Поскольку он и в лагере часто повторял, особенно глядя сверху вниз на поверженного противника: "Моряк с печки бряк, растянулся, как червяк", то получил кличку С Печки Бряк.
Егоров знал боцмана в ту пору, когда боцман был Сергеем Михайловичем, а
Когда боцмана арестовали, Егоров принял участие в судовом расследовании дела - команда решила узнать, кто же подставил боцмана, - и допытался-таки, что наркотик Сергею Михайловичу подсунул "внучек" - третий механик. Старшего механика на судах зовут "дедом", второго механика "сынком", третьего - "внучеком". Где-то "внучек" не сошелся с боцманом - то ли подушку с бабой не поделили, то ли взгляды по проблемам влияния улова трески в Белом море на добычу угля на Шпицбергене имели разные, то ли обнаружилось несогласие в любви к копченой бегемотине - в общем, что-то произошло, и "внучек", несмотря на диплом о высшем образовании, решил свести счеты с малограмотным боцманом самым подлым образом. Подложил ему в "тайничок" два пакетика с наркотиком и донес об этом куда надо...
Сейчас "внучека" уже нет на белом свете - приголубили, утешили душу неведомые лиходеи, а С Печки Бряк уже никогда не вернулся на море.
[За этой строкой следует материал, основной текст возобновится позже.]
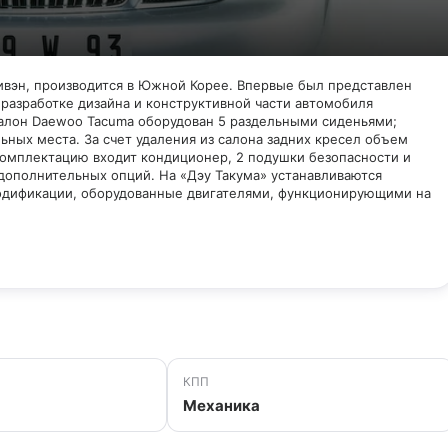
вэн, производится в Южной Корее. Впервые был представлен
 разработке дизайна и конструктивной части автомобиля
алон Daewoo Tacuma оборудован 5 раздельными сиденьями;
льных места. За счет удаления из салона задних кресел объем
 комплектацию входит кондиционер, 2 подушки безопасности и
дополнительных опций. На «Дэу Такума» устанавливаются
модификации, оборудованные двигателями, функционирующими на
КПП
Механика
Принял С Печки Бряк своего бывшего подопечного в роскошном номере люкс - главном украшении одного из светлогорских пансионатов, если не считать Янтарного моря, как коренные жители здешние, курши, называют Балтику, внимательно выслушал рассказ о злоключениях Володьки Левченко, о том, как с ним расправились бандиты в милицейской форме, помрачнел, когда Егоров обратился с просьбой выяснить, кто кроется за парнями, напавшими на его напарника, но в просьбе не отказал. Лишь попросил:
– Дай мне четыре дня сроку. Через четыре дня приходи.
– Сколько мне денег приготовить за информацию?
– спросил Егоров.
С Печки Бряк молча поднялся, достал из буфета, блистающего хрустальными стеклами, бутылку французского коньяка, рядом поставил вазу с заморскими фруктами - бананами, киви и небольшим, уже порезанным на доли ананасом, глянув на Егорова, вопросительно поднял одну бровь.
– Подкрепиться чем-нибудь более существенным не хочешь? Это все баловство, - он стукнул ногтем о край вазы с фруктами, - слюни забугорья, которыми русское пузо не ублажишь, можно только раздразнить да жирную слюну вызвать... Хочешь копченого угорька?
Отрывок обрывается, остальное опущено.